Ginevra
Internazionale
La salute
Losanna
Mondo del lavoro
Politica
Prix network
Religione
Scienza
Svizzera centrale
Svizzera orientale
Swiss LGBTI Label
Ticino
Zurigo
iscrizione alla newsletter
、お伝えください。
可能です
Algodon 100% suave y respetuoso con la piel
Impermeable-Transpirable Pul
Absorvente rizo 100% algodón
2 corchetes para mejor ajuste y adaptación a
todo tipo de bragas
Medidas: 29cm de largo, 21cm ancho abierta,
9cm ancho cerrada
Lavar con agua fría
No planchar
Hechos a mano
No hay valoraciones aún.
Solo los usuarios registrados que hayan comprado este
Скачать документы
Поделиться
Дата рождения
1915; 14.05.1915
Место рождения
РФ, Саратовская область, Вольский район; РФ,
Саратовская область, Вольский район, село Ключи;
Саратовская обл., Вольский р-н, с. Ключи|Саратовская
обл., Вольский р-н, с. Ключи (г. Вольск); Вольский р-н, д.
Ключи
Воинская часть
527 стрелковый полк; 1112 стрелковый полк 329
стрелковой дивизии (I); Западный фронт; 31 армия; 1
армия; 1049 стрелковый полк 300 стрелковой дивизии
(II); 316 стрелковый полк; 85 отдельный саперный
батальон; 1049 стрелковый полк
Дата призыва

_____

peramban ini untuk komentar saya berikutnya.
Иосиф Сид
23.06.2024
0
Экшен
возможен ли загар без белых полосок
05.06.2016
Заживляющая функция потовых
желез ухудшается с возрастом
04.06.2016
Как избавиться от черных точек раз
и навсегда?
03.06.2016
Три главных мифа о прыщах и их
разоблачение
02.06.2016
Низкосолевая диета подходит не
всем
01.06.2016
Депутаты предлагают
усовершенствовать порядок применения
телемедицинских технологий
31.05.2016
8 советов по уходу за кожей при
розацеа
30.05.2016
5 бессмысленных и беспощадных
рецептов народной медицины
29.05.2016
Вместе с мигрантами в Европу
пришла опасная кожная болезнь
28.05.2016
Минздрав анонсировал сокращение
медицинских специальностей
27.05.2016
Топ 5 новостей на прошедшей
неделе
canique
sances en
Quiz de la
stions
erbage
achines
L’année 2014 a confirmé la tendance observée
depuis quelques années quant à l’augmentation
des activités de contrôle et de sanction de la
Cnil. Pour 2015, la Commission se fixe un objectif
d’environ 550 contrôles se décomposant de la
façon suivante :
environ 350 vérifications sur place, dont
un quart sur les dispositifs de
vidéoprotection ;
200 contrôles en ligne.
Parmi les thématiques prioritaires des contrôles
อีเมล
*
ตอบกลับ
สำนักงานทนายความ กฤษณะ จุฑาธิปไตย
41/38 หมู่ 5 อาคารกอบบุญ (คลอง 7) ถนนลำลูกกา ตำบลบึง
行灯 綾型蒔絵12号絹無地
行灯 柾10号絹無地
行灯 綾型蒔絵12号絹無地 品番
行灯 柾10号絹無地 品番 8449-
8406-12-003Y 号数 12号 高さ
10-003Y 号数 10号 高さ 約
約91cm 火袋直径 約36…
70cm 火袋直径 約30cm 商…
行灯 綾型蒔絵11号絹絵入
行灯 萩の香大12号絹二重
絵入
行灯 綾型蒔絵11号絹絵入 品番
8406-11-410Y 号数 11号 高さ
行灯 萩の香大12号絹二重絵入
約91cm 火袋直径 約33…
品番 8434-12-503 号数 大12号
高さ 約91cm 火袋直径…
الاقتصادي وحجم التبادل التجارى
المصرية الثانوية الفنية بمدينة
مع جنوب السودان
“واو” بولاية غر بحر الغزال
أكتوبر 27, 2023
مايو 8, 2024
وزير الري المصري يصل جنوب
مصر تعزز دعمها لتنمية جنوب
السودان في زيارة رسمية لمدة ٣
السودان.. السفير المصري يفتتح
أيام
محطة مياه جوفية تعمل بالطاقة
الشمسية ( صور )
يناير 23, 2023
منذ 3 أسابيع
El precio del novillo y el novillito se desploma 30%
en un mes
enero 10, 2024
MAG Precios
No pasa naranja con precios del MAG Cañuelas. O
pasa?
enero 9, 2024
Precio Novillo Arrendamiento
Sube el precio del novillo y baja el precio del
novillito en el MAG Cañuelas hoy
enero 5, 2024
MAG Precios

_____

▶ **Assigned task**
Extract from the listing above the lines between the line containing "todo tipo de bragas" and the line containing "Дата призыва", keeping both of those lines. Output nothing else.

▶ **Output for this exercise**
todo tipo de bragas
Medidas: 29cm de largo, 21cm ancho abierta,
9cm ancho cerrada
Lavar con agua fría
No planchar
Hechos a mano
No hay valoraciones aún.
Solo los usuarios registrados que hayan comprado este
Скачать документы
Поделиться
Дата рождения
1915; 14.05.1915
Место рождения
РФ, Саратовская область, Вольский район; РФ,
Саратовская область, Вольский район, село Ключи;
Саратовская обл., Вольский р-н, с. Ключи|Саратовская
обл., Вольский р-н, с. Ключи (г. Вольск); Вольский р-н, д.
Ключи
Воинская часть
527 стрелковый полк; 1112 стрелковый полк 329
стрелковой дивизии (I); Западный фронт; 31 армия; 1
армия; 1049 стрелковый полк 300 стрелковой дивизии
(II); 316 стрелковый полк; 85 отдельный саперный
батальон; 1049 стрелковый полк
Дата призыва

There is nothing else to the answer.